Though the state government and the OERC are fighting a bitter battle in public over the issue of tariff hike, people in the state believe they are engaged in a mock fight to divert the anger of the consumers. Tariff experts feel neither the state government nor the OERC can shrug off their responsibility on the issue. The government can intervene and absorb the hike by providing subsidy. In the pre-reform days, the government was pumping in about Rs 250 crore per annum to the State Electricity Board to absorb the loss.Experts also blamed the OERC for calculating tariff on certain assumptions.
For example, they pointed out that the OERC has no definite information about the transmission & distribution loss. The government record says it is 42 per cent, the distribution companies claim it is higher than that, and the OERC has pegged it at 34 per cent. In the absence of an energy audit, how is it that OERC fixed the T&D loss at 34 per cent, they ask. According to them, the T&D loss would be much less than 34 per cent in Orissa given the locations of the thermal and hydro power stations and the industrial units.
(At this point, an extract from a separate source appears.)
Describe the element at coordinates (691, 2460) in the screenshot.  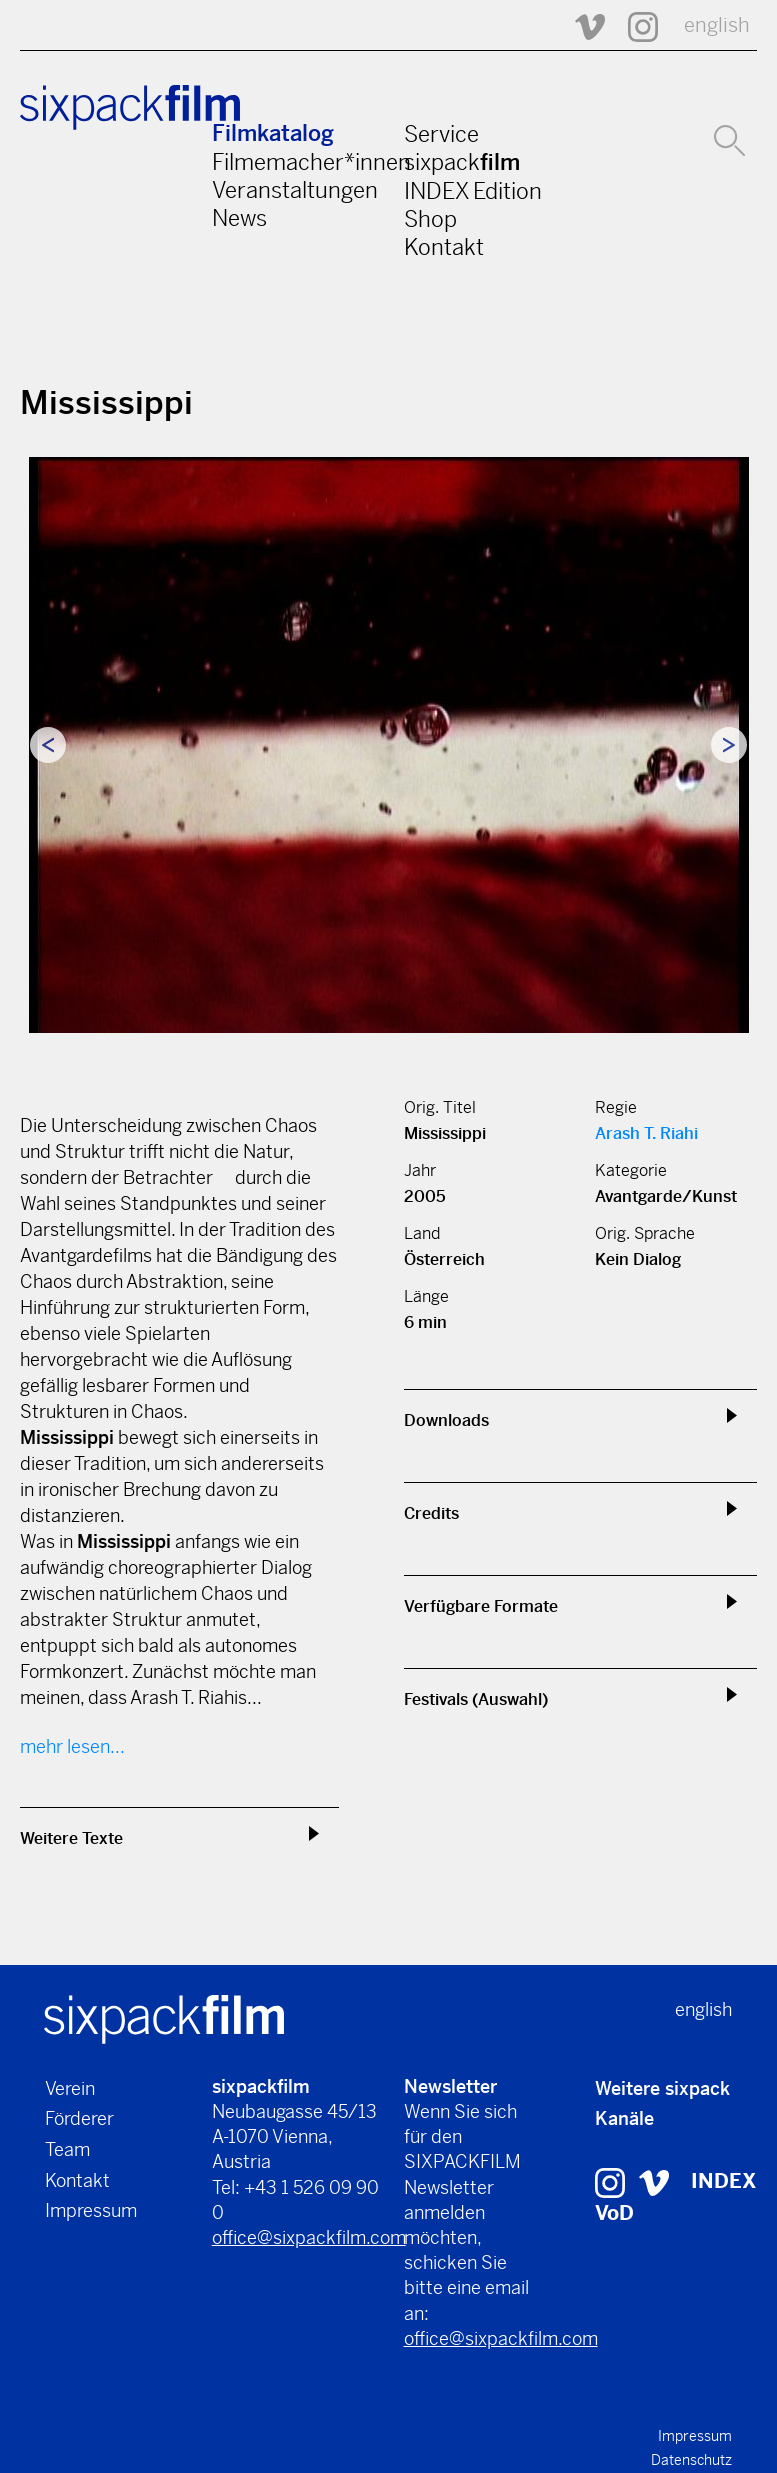 I see `Datenschutz` at that location.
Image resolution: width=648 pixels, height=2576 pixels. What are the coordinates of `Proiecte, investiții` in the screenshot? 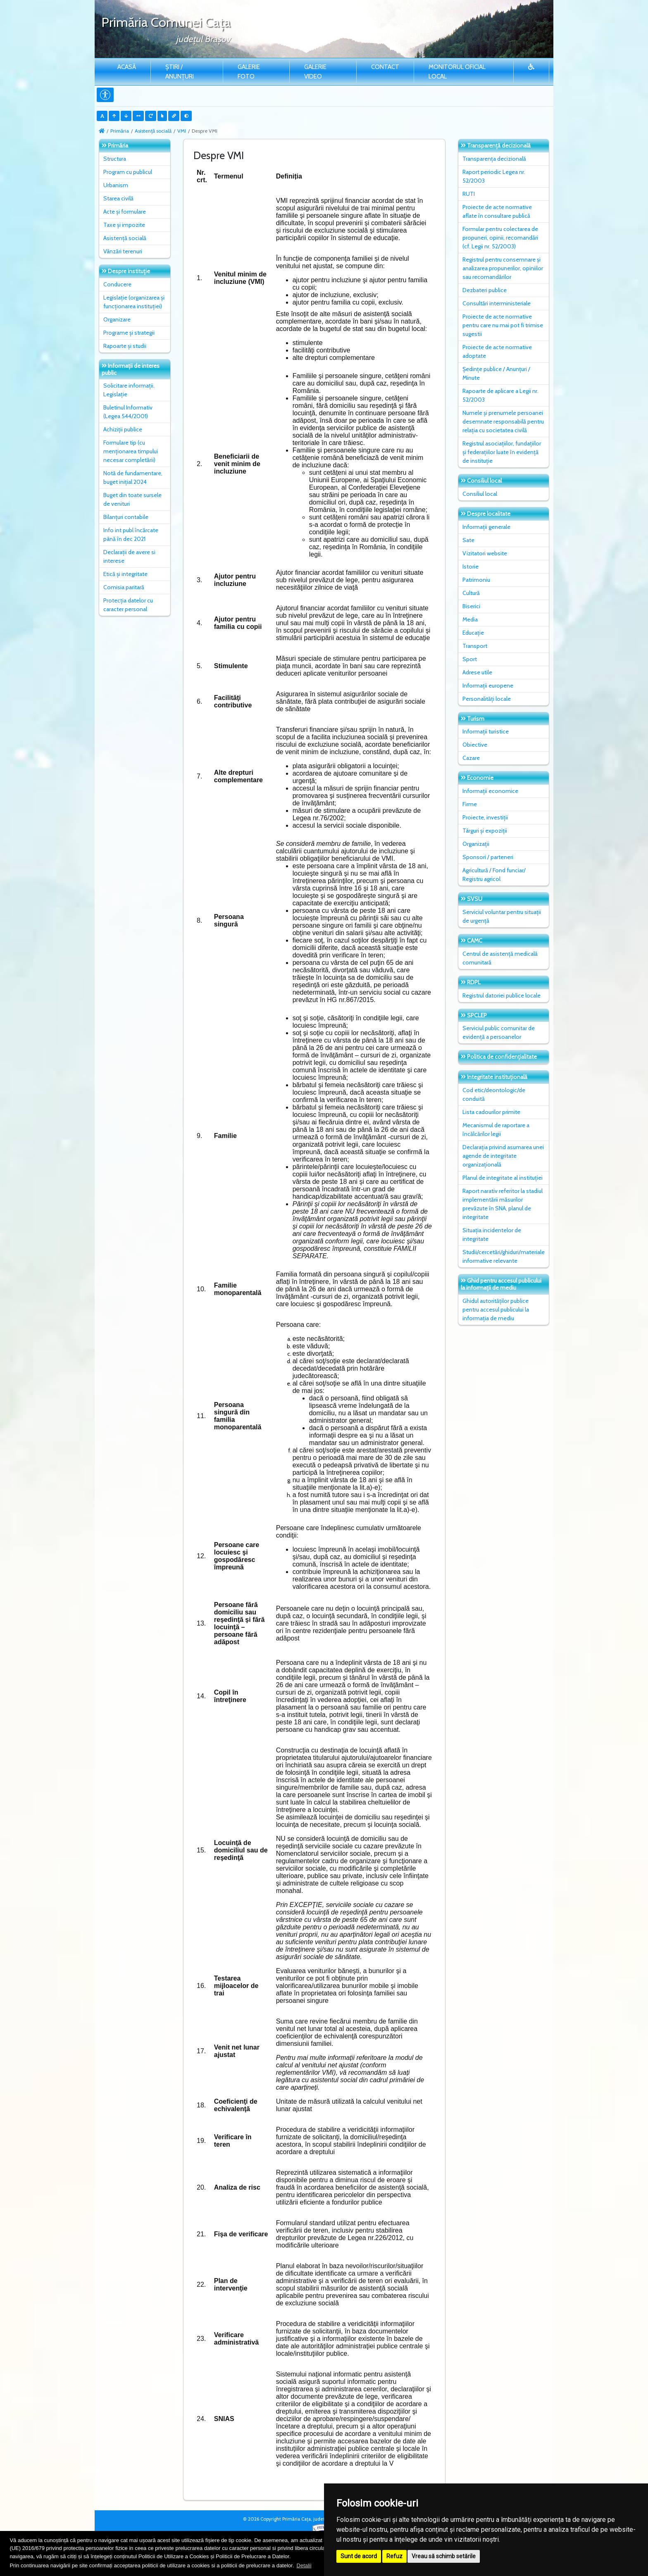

In 1993, following liberalisation of the Indian economy, Orissa decided to usher in reforms in the power sector taking a $350 million World Bank loan.
The process started with the unbundling of the OSEB into two entities - Gridco and Orissa Hydro Power Corp (OHPC). While Gridco would be in charge of T&D, OHPC would take over all hydel stations in the state. Earlier, the state government had sold out its Talcher Thermal Power Station to National Thermal Power Corp. Orissa Power Generation Corp (OPGC), which owns 2x210mw coal-fired stations at Ib Valley, was operating as a special entity.
The state government then sold 49 per cent of stake in OPGC in favour of US utility AES Corp and handed over the management of the company. This was followed by Gridco spinning off four distribution companies - Cesco, Wesco, Nesco and Southco - as subsidiaries only, to be privatised later on. In April 1999, Gridco offloaded 51 per cent stakes in three distribution companies - Wesco, Nesco and Southco - in favour of Mumbai-based BSES Ltd. through an international competitive bidding route.
Then, Gridco cajoled AES Corporation to take up 51 per cent stake in Cesco as winner of the biddings Tata Electric Companies refused to acquire the subsidiary on the ground that the conditions were not acceptable to it.
However, the reforms process is facing the worst ever attack from all quarters in the recent months. Not only the people and the Opposition, but also the government and the OERC have seemingly become sceptical about success of the reforms.